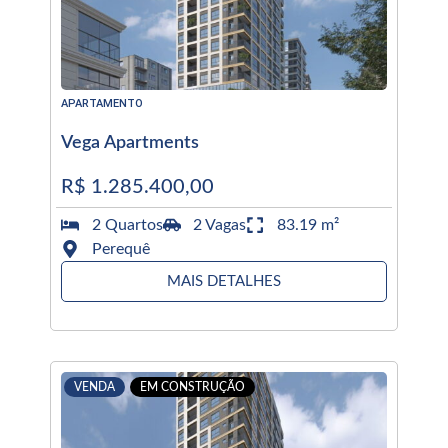
APARTAMENTO
Vega Apartments
R$ 1.285.400,00
2 Quartos
2 Vagas
83.19 m²
Perequê
MAIS DETALHES
VENDA
EM CONSTRUÇÃO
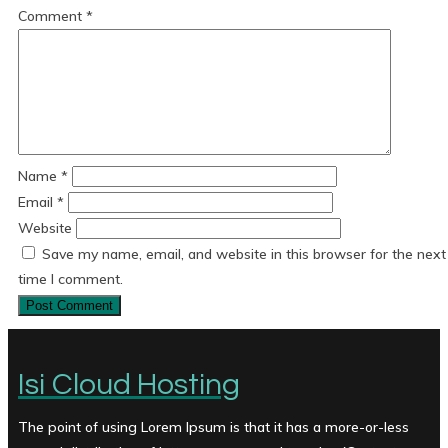
Comment
*
Name
*
Email
*
Website
Save my name, email, and website in this browser for the next
time I comment.
Isi Cloud Hosting
The point of using Lorem Ipsum is that it has a more-or-less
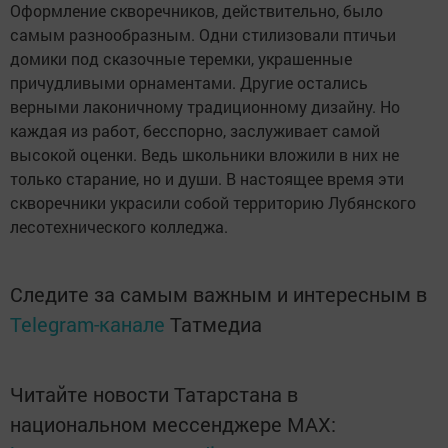
Оформление скворечников, действительно, было
самым разнообразным. Одни стилизовали птичьи
домики под сказочные теремки, украшенные
причудливыми орнаментами. Другие остались
верными лаконичному традиционному дизайну. Но
каждая из работ, бесспорно, заслуживает самой
высокой оценки. Ведь школьники вложили в них не
только старание, но и души. В настоящее время эти
скворечники украсили собой территорию Лубянского
лесотехнического колледжа.
Следите за самым важным и интересным в
Telegram-канале
Татмедиа
Читайте новости Татарстана в
национальном мессенджере MАХ:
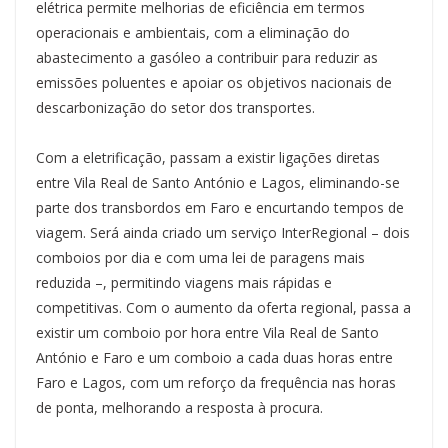
elétrica permite melhorias de eficiência em termos
operacionais e ambientais, com a eliminação do
abastecimento a gasóleo a contribuir para reduzir as
emissões poluentes e apoiar os objetivos nacionais de
descarbonização do setor dos transportes.
Com a eletrificação, passam a existir ligações diretas
entre Vila Real de Santo António e Lagos, eliminando-se
parte dos transbordos em Faro e encurtando tempos de
viagem. Será ainda criado um serviço InterRegional – dois
comboios por dia e com uma lei de paragens mais
reduzida –, permitindo viagens mais rápidas e
competitivas. Com o aumento da oferta regional, passa a
existir um comboio por hora entre Vila Real de Santo
António e Faro e um comboio a cada duas horas entre
Faro e Lagos, com um reforço da frequência nas horas
de ponta, melhorando a resposta à procura.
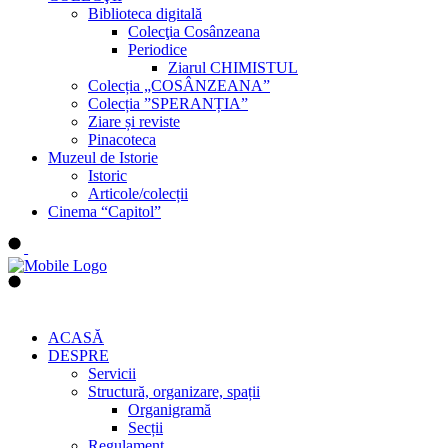
Biblioteca digitală
Colecţia Cosânzeana
Periodice
Ziarul CHIMISTUL
Colecția „COSÂNZEANA”
Colecția ”SPERANȚIA”
Ziare și reviste
Pinacoteca
Muzeul de Istorie
Istoric
Articole/colecții
Cinema “Capitol”
ACASĂ
DESPRE
Servicii
Structură, organizare, spații
Organigramă
Secții
Regulament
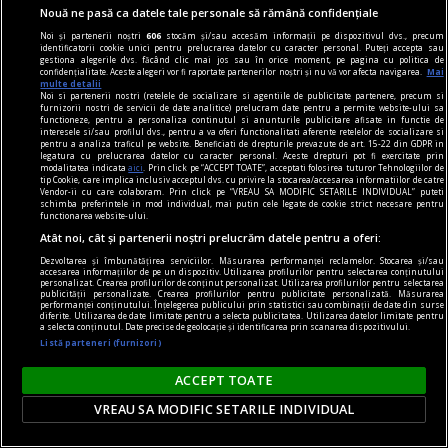
Caserole pentru mîncare de unică folosință
Nouă ne pasă ca datele tale personale să rămână confidențiale
disponibile la Snick Ambalaje
Noi și partenerii noștri
606
stocăm și/sau accesăm informații pe dispozitivul dvs., precum
identificatorii cookie unici pentru prelucrarea datelor cu caracter personal. Puteți accepta sau
Acest concept este unul care reușește să atragă
gestiona alegerile dvs. făcând clic mai jos sau în orice moment, pe pagina cu politica de
confidențialitate. Aceste alegeri vor fi raportate partenerilor noștri și nu vă vor afecta navigarea.
Mai
mulți clienți, consumatori totodată.
multe detalii
Noi si partenerii nostri (retelele de socializare si agentiile de publicitate partenere, precum si
furnizorii nostri de servicii de date analitice) prelucram date pentru a permite website-ului sa
functioneze, pentru a personaliza continutul si anunturile publicitare afisate in functie de
interesele si/sau profilul dvs., pentru a va oferi functionalitati aferente retelelor de socializare si
pentru a analiza traficul pe website. Beneficiati de drepturile prevazute de art. 15-22 din GDPR in
legatura cu prelucrarea datelor cu caracter personal. Aceste drepturi pot fi exercitate prin
modalitatea indicata
aici
. Prin click pe “ACCEPT TOATE”, acceptati folosirea tuturor Tehnologiilor de
tip Cookie, care implica inclusiv acceptul dvs. cu privire la stocarea/accesarea informatiilor de catre
Vendor-ii cu care colaboram. Prin click pe “VREAU SA MODIFIC SETARILE INDIVIDUAL” puteti
schimba preferintele in mod individual, mai putin cele legate de cookie strict necesare pentru
functionarea website-ului.
Atât noi, cât și partenerii noștri prelucrăm datele pentru a oferi:
Dezvoltarea și îmbunătățirea serviciilor. Măsurarea performanței reclamelor. Stocarea și/sau
accesarea informațiilor de pe un dispozitiv. Utilizarea profilurilor pentru selectarea conținutului
personalizat. Crearea profilurilor de conținut personalizat. Utilizarea profilurilor pentru selectarea
publicității personalizate. Crearea profilurilor pentru publicitate personalizată. Măsurarea
performanței conținutului. Înțelegerea publicului prin statistici sau combinații de date din surse
diferite. Utilizarea de date limitate pentru a selecta publicitatea. Utilizarea datelor limitate pentru
a selecta conținutul. Date precise de geolocație și identificarea prin scanarea dispozitivului.
Listă parteneri (furnizori)
ACCEPT TOATE
poemul săptămînii
Relicve, ustensile
VREAU SA MODIFIC SETARILE INDIVIDUAL
Tocmai îmi vin în minte spălarea picioarelor,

----------

Above are the records. Copy every line in them holding "datelor".

Exercise result =
identificatorii cookie unici pentru prelucrarea datelor cu caracter personal. Puteți accepta sau
legatura cu prelucrarea datelor cu caracter personal. Aceste drepturi pot fi exercitate prin
diferite. Utilizarea de date limitate pentru a selecta publicitatea. Utilizarea datelor limitate pentru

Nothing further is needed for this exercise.